On comparing the given equation with the standard quadratic equation\[a{m^2} + bm + c = 0\], we have\[a = 8\], \[b = 20\] and \[c = - 12\].
The standard form of the factorization of quadratic equation is \[a{m^2} + {b_1}m + {b_2}m + c = 0\], which satisfies the condition \[{b_1} \times {b_2} = a \times c\] and \[{b_1} + {b_2} = b\].
We can write the given equation as \[8{m^2} + 24m - 4m - 12 = 0\], where \[{b_1} = 24\] and \[{b_2} = - 4\]. Also \[{b_1} \times {b_2} = 24 \times ( - 4) = - 96(ac)\] and \[{b_1} + {b_2} = 24 - 4 = 20(b)\].
Thus we have,
\[ \Rightarrow 8{m^2} + 20m - 12 = 8{m^2} + 24m - 4m - 12\]

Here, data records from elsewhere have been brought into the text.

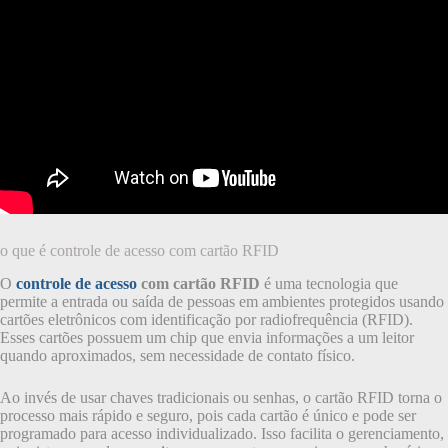
o que é controle de acesso com cartão RFID
O
controle de acesso
com cartão RFID
é uma tecnologia que
permite a entrada ou saída de pessoas em ambientes protegidos usando
cartões eletrônicos com identificação por radiofrequência (RFID).
Esses cartões possuem um chip que envia informações a um leitor
quando aproximados, sem necessidade de contato físico.
Ao invés de usar chaves tradicionais ou senhas, o cartão RFID torna o
processo mais rápido e seguro, pois cada cartão é único e pode ser
programado para acesso individualizado. Isso facilita o gerenciamento,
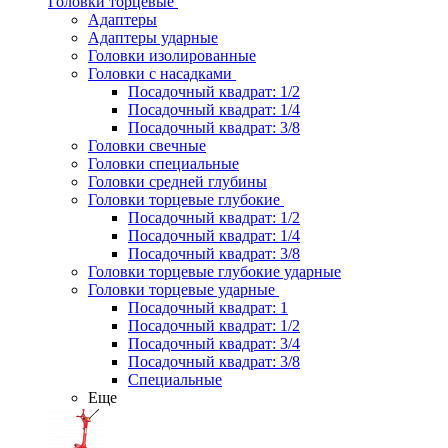
Головки торцевые
Адаптеры
Адаптеры ударные
Головки изолированные
Головки с насадками
Посадочный квадрат: 1/2
Посадочный квадрат: 1/4
Посадочный квадрат: 3/8
Головки свечные
Головки специальные
Головки средней глубины
Головки торцевые глубокие
Посадочный квадрат: 1/2
Посадочный квадрат: 1/4
Посадочный квадрат: 3/8
Головки торцевые глубокие ударные
Головки торцевые ударные
Посадочный квадрат: 1
Посадочный квадрат: 1/2
Посадочный квадрат: 3/4
Посадочный квадрат: 3/8
Специальные
Еще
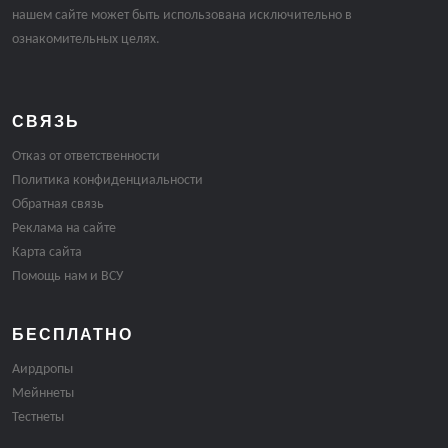
нашем сайте может быть использована исключительно в
ознакомительных целях.
СВЯЗЬ
Отказ от ответственности
Политика конфиденциальности
Обратная связь
Реклама на сайте
Карта сайта
Помощь нам и ВСУ
БЕСПЛАТНО
Аирдропы
Мейннеты
Тестнеты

\[ = 8{m^2} + 24m - 4m - 12\]
Taking ‘8x’ common in the first two terms and taking -4 common in the remaining two terms we have,
\[ = 8m(m + 3) - 4(m + 3)\]
Again taking \[(m + 3)\] common we have,
\[ = (8m - 4)(m + 3)\]
Hence the factors of \[8{m^2} + 20m = 12\] are \[(8m - 4)\] and \[(m + 3)\].
Now to find the roots
\[(8m - 4)(m + 3) = 0\]
By zero product principle we have,
\[ \Rightarrow (8m - 4) = 0\] and \[(m + 3) = 0\]
\[ \Rightarrow 8m = 4\] and \[m = - 3\]
\[ \Rightarrow m = \dfrac{4}{8}\] and \[m = - 3\].
\[ \Rightarrow m = \dfrac{1}{2}\] and \[m = - 3\]. These are the solutions of \[8{m^2} + 20m = 12\].

Note: If we are unable to expand the middle term of the given equation into a sum of two numbers then we use a quadratic formula to solve the given problem. Quadratic formula and Sridhar’s formula are both the same. If a polynomial is of degree ‘n’ then we have ‘n’ roots. Here the degree of the polynomial is 2 hence we have 2 roots. Careful in the calculation part.